Case Study

Oktoberfest’17: Computer Vision Automated the Unthinkable

4min read

In the summer of 2017 the MoonVision team received a request from Ammer Wiesn, a well-known German caterer. They were in search of a technology that could detect, count, and track an array of dishes at the oldest, largest, and longest party in the world: the Oktoberfest in Munich.

Over the course of 16 days, more than six million visitors from around the globe would enjoy over seven million litres of beer and enormous amounts of traditional Bavarian food. Tracking these orders was the ultimate stress test for a computer vision system.

The Problem:

Quality assurance plays a vital role in the food and beverage industry. The issue of food safety is an important one and we had to combine this priority with process-oriented quality management.

During the 16-day period, over 40 waiters worked long hours and demanding shifts to meet their customers’ and employer’s expectations. As a result, the food service process was structured to:

  • Provide the best service for costumers
  • Ensure the best quality of food and beverages
  • Offer a good working environment for employees
  • Guarantee that the cash register system accurately mirrored all transactions

The task of working long hours in an extremely loud and draining environment without making mistakes is a very difficult one. Waiters have to remain focused at all times to minimize errors when handling financial transactions. Additionally, the temptation to bypass the employer’s cash register system for personal financial benefit should be kept at a minimum. In order to reduce the chances of transactional errors, the caterer used “Küchenpass”, a quality assurance system that controls food quality and correct food and beverage orders. Should the system display incorrect values at the end of the day, the waiters would have to make corrections.

Controlling the food service process is tedious and energy-consuming: the head chef has to synchronize the customers’ orders with the information displayed on the receipts, as well as manage the entire kitchen.
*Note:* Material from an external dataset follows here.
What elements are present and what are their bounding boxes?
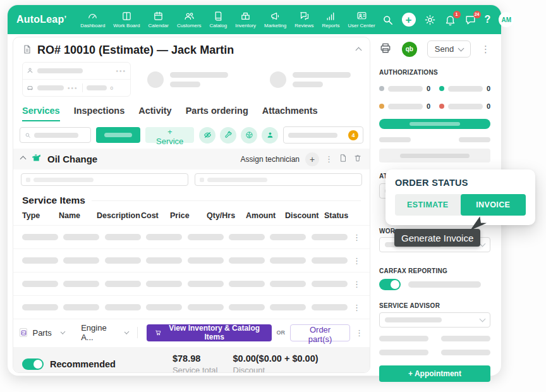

This is precisely the part of the food service process that was automated by the MoonVision platform.

MoonVision overcomes challenges of food service processes by:

  • Providing an accurate status update at any time
  • Enriching current processes with the supplied information
  • Streamlining the workflows of employees
  • Objectively analyzing a situation and turning real-life actions into numbers
  • Maximizing the number of orders by avoiding waiting periods
  • Supplying a reliable system that can be trusted to operate from day one
  • Ensuring almost 100% accuracy

Our Approach:

Solutions including the integration of RFID chips and more complex processes were not in line with the owners’ needs. Our computer vision technology followed a pragmatic approach: we filmed the exit of the kitchen, detected dishes and staff, and directly added the information to the cash system.

Making object tracking possible at this level of sophistication meant that MoonVision had to overcome a series of technological challenges.

None of the approximately 20 dishes were served before the official start of the Oktoberfest, meaning that a customized solution for tracking the output of dishes needed to be established as quickly as possible. After only one day, the MoonVision platform extracted relevant scenes and a representative sample of carried objects from the collected footage. With a collaborative labelling tool the owner and other users were able to quickly name relevant dishes in a way that both the cash system and users understood. Additionally, very rapid movements required a tracking solution that worked at high framerates, limited computing power, motion blur, and could identify partially hidden dishes. The final system required only 7% capacity of a modern GPU to deliver information in real-time.

Our Solution:

The MoonVision platform tackled different challenges associated with food service processes by adapting the approaches mentioned above, all in an incredibly short setup time.

The platform adheres to three principles to enable the use of computer vision by everyone:

  • Computer vision means comprehending reality in real-time and should employ processes understandable to humans.
  • We work on learning and adopting something completely new, without making it more significant than it is.
  • Collaborating and understanding critical aspects of learning leads to MoonVision naturally integrating processes.

Testimonial:

“It is a crazy time I live in - on the first day I was able to set up something I only knew from science fiction, and you could see the system think. For me as a technological layperson it is impressive how quickly I can control such a powerful yet pragmatic system. It makes me humble and optimistic about what AI will be able to do in the future. I am happy about the vision of the guys and how respectful they treat the technology and its consequences.“

Josef Schmidbauer, Ammer Wiesn

Awards:

This project was the reason for being named “Startup of the Year 2017” by the Austrian Chamber of Commerce and diepresse.com in October 2017.